Housing tax, royalty … What provides for the overhaul of local taxation

Compensation for the abolition of the housing tax for the municipalities will be made by assigning them the property tax of the departments, which would be allocated a share of the VAT revenue, announce Jacqueline Gourault and Gérald Darmanin in an interview to be published in Les Echos on Wednesday.

The Minister of Territorial Cohesion and her colleague from Action and Public Accounts, who are meeting this week with associations of local elected officials, also confirm in this interview the maintenance of the housing tax for second homes as well as the television license fee and announce that they want to launch the work of revising the rental values ​​of housing.

A shortfall of 17 billion euros

The two ministers are thus launching the overhaul of local taxation, which must be integrated into the finance bill for 2020 which will be presented in the fall.

It was initially to be the subject of an amending finance bill in the first half of 2019 but this schedule was thwarted by persistent tensions with some of the local elected officials and by the “yellow vests” crisis.

Presented by Gérald Darmanin as having “first been designed for citizens, to guarantee them simpler and fairer taxation”, this reform, initiated by the abolition of the housing tax, will aim according to him to “not create additional tax, offset resources for local authorities to the nearest euro and simplify local taxation “.

To compensate for the shortfall of 17 billion euros for communities resulting from the abolition of the housing tax, the government proposes to local elected officials “to give the entire property tax to the municipal block: the departmental share will go down again municipalities and inter-municipal authorities retain their current share, “explains Gérald Darmanin.

1 billion to neutralize the undercompensation

“In compensation, the departments would be assigned a share of a national tax”, namely “a part of the VAT”, he continues. This pattern corresponds to the one sketched by Prime Minister Edouard Philippe last July during a meeting that some of the representatives of associations of local elected officials boycotted.

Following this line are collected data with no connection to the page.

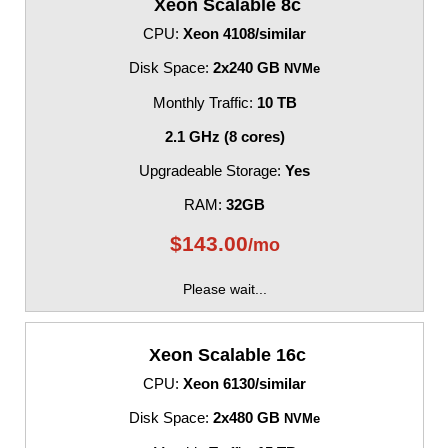
Xeon Scalable 8c
CPU:
Xeon 4108/similar
Disk Space:
2x240 GB
NVMe
Monthly Traffic:
10 TB
2.1 GHz (8 cores)
Upgradeable Storage:
Yes
RAM:
32GB
$
143.00
/mo
Please wait...
Xeon Scalable 16c
CPU:
Xeon 6130/similar
Disk Space:
2x480 GB
NVMe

Faced with fears about the possibility that this signage does not ensure full compensation for income from the housing tax, Jacqueline Gourault ensures that “there will be no losers” by specifying that 24,000 of the 36,000 French municipalities ” will receive more property tax than housing tax before the reform “. Among these 24,000 municipalities which will be “slightly overcompensated”, 10,000 rural municipalities will be able to keep “this surplus property tax, as long as it does not exceed 15,000 euros”, specifies Gerald Darmanin for his part.

As for the cases of under-compensation, they will be neutralized by the allocation of “one billion additional state revenues to communities”, underlines Jacqueline Gourault. However, the government maintains its target of a “deficit around 2% in 2020 and 1.2% in 2022”, notes his colleague from Bercy. With the programmed extinction of the housing tax, “2022 will be the last year in which the French will pay a housing tax on their main residence”, recalls Jacqueline Gourault.

Second homes still taxed

Emmanuel Macron had promised during the presidential campaign to exempt from the housing tax the “middle and popular classes”, or 80% of households, from 2020, before finally extending this abolition to the 20% of the wealthiest households once in power.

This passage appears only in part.